L’Observatoire de la dépense publique (ODEP) a déploré le fait que le Budget de l’Etat 2019 a été exécuté en violation de la Loi-cadre régissant les finances publiques en RDC. Sept facteurs inquiétants ont été évoqués dans son étude rendue publique ce 8 janvier 2020.

De janvier à septembre 2019, l’ODEP a noté dans son analyse que la gestion des finances publiques a été caractérisée respectivement par l’absence de discipline budgétaire : non respects des autorisations d’engagement (sous-consommation ; dépassement et non consommation des crédits budgétaire) ; faible mobilisation des recettes publiques par les services spécialisés ; l’accroissement des inégalités sociales, l’approfondissement de la pauvreté ; la détérioration de la gouvernance administrative ; la baisse de la consommation suite au faible paiement des dépenses de lutte contre la pauvreté ; et la non disponibilité du rapport détaillé de la mise en œuvre du programme de 100 jours pour permettre au public d’évaluer son impact sur la population.
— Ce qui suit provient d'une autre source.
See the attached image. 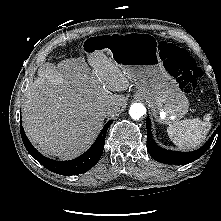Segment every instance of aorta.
<instances>
[{
  "mask_svg": "<svg viewBox=\"0 0 221 221\" xmlns=\"http://www.w3.org/2000/svg\"><path fill=\"white\" fill-rule=\"evenodd\" d=\"M129 114L132 119L138 120L140 119L144 114H146V108L141 103H133L130 106Z\"/></svg>",
  "mask_w": 221,
  "mask_h": 221,
  "instance_id": "762f6f07",
  "label": "aorta"
}]
</instances>
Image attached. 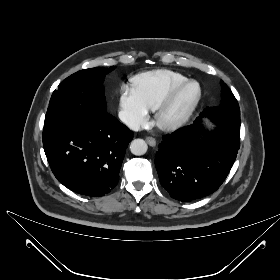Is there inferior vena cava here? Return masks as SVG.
Here are the masks:
<instances>
[{
	"mask_svg": "<svg viewBox=\"0 0 280 280\" xmlns=\"http://www.w3.org/2000/svg\"><path fill=\"white\" fill-rule=\"evenodd\" d=\"M120 120L133 131L140 130L139 121L130 113L121 110L118 114Z\"/></svg>",
	"mask_w": 280,
	"mask_h": 280,
	"instance_id": "1",
	"label": "inferior vena cava"
}]
</instances>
Dans ce Rapport du contrôle citoyen de l’exécution du Budget de l’Etat de janvier à septembre 2019, l’ODEP dénonce la faiblesse de la transparence et de la redevabilité, l’irrégularité des procédures et l’indiscipline budgétaire.
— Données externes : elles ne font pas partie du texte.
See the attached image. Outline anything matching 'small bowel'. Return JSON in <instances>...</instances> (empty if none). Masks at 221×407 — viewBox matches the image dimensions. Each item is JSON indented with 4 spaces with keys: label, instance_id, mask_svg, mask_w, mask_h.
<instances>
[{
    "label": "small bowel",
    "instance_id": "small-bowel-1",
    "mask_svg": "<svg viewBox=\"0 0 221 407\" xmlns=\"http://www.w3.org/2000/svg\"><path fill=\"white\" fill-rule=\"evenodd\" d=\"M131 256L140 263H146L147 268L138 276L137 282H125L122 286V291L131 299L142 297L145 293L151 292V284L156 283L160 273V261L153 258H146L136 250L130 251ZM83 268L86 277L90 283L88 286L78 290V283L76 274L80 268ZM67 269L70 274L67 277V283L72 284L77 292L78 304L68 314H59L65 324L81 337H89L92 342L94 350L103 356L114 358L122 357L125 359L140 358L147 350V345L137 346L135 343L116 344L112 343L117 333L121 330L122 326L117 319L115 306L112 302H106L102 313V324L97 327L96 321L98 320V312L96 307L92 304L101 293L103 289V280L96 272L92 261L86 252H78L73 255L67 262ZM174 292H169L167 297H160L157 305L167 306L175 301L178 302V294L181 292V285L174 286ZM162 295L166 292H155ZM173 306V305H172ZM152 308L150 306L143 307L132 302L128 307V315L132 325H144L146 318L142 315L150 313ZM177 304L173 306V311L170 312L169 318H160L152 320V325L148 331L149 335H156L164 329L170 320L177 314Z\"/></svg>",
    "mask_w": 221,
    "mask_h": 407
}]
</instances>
« La gestion des finances a été caractérisé par sept facteurs inquiétants : (1) faible financement du programme de 100 jours, (2) prépondérance des marchés de gré à gré, (3) des projets sur financées et surfacturées, (4) faible exécution des projets « route », (5) violation du circuit de la dépense publique et du Manuel de procédure, (6) concentration des ressources au sein des institutions, (7) défaut de suivi et de contrôle », précise le Rapport.
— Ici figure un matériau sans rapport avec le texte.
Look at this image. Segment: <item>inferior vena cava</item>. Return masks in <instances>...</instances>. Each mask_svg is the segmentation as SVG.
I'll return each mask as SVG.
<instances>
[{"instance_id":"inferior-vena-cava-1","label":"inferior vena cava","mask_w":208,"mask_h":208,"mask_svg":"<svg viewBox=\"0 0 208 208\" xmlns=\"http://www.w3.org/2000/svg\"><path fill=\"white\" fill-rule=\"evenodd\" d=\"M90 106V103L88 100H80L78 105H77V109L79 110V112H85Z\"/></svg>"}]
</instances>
Parlant du Programme d’urgence de 100 jours du chef de l’Etat, l’ODEP affirme avoir constaté qu’il a été mis en œuvre en dehors du cadre réglementaire relatif aux finances publiques en RDC.

« L’absence d’une loi de finances rectificative déposée au cour de la session ordinaire de juin 2019, n’a pas permis de corriger les faiblesses de la gouvernance du Programme de 100 jours », a déploré l’ODEP.

Ce Rapport indique également que le Programme de 100 jours avait été estimé au départ à hauteur de 304 millions USD. Dans la phase de mise en œuvre, l’ODEP a constaté que les projets lancés avaient une valeur de 2,481 milliards de dollars américains.

Si les informations recueillis auprès du Ministère du Budget, du Fonds de promotion de l’industrie (FPI) et du Fonds national d’entretien routier (FONER) lui précisent qu’à fin septembre 2019, ce Programme a connu un paiement avoisinant les 216 millions USD soit 71,05%, comparativement au volume des projets lancés depuis le début de l’année de 2,481 milliards USD, l’ODEP observe un taux d’exécution de 8,7%.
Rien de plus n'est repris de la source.